(The task) Write out every record in full, keeping each character exactly as it is.
────
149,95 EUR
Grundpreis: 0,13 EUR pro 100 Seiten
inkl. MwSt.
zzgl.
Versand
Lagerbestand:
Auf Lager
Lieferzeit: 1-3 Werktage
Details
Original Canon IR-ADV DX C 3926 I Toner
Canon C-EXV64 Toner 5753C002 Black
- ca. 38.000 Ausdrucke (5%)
────
(Problem solution)
149,95 EUR
Grundpreis: 0,13 EUR pro 100 Seiten
inkl. MwSt.
zzgl.
Versand
Lagerbestand:
Auf Lager
Lieferzeit: 1-3 Werktage
Details
Original Canon IR-ADV DX C 3926 I Toner
Canon C-EXV64 Toner 5753C002 Black
- ca. 38.000 Ausdrucke (5%)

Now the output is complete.